*The problem:* Reproduce the listing exactly and skip over any pictures.
[[ Dataset open ]]
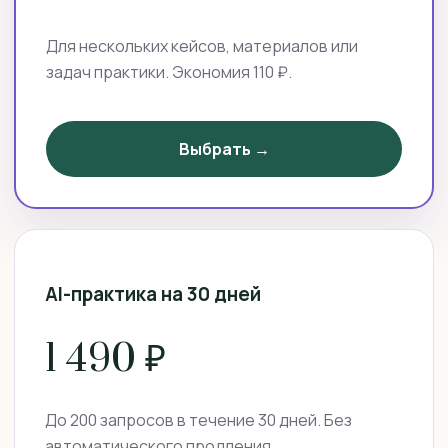
Для нескольких кейсов, материалов или
задач практики. Экономия 110 ₽.
Выбрать →
AI-практика на 30 дней
1 490 ₽
До 200 запросов в течение 30 дней. Без
автоматического продления.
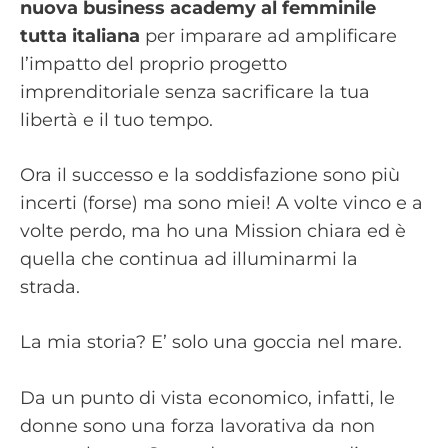
nuova business academy al femminile
tutta italiana
per imparare ad amplificare
l’impatto del proprio progetto
imprenditoriale senza sacrificare la tua
libertà e il tuo tempo.
Ora il successo e la soddisfazione sono più
incerti (forse) ma sono miei! A volte vinco e a
volte perdo, ma ho una Mission chiara ed è
quella che continua ad illuminarmi la
strada.
La mia storia? E’ solo una goccia nel mare.
Da un punto di vista economico, infatti, le
donne sono una forza lavorativa da non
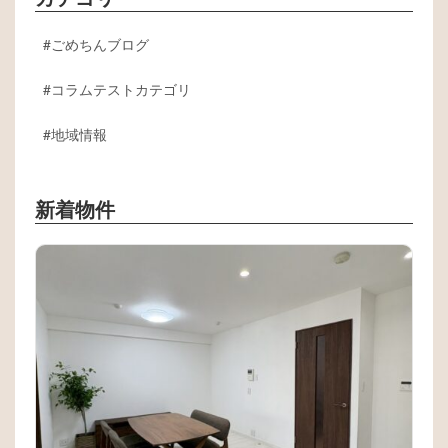
ごめちんブログ
コラムテストカテゴリ
地域情報
新着物件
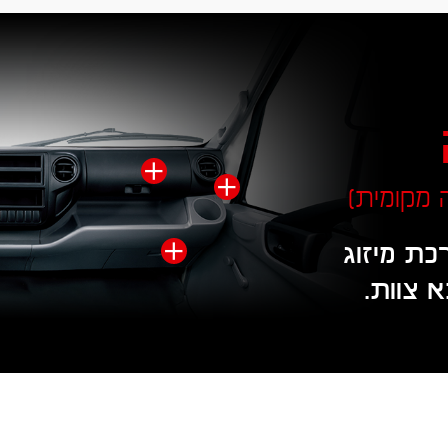
×
×
×
ת מיזוג
 צוות.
[[ Dataset closed ]]
*Task response:*
Для нескольких кейсов, материалов или
задач практики. Экономия 110 ₽.
Выбрать →
AI-практика на 30 дней
1 490 ₽
До 200 запросов в течение 30 дней. Без
автоматического продления.
nuova business academy al femminile
tutta italiana
per imparare ad amplificare
l’impatto del proprio progetto
imprenditoriale senza sacrificare la tua
libertà e il tuo tempo.
Ora il successo e la soddisfazione sono più
incerti (forse) ma sono miei! A volte vinco e a
volte perdo, ma ho una Mission chiara ed è
quella che continua ad illuminarmi la
strada.
La mia storia? E’ solo una goccia nel mare.
Da un punto di vista economico, infatti, le
donne sono una forza lavorativa da non
ごめちんブログ
コラムテストカテゴリ
地域情報
新着物件
×
×
×
ת מיזוג
 צוות.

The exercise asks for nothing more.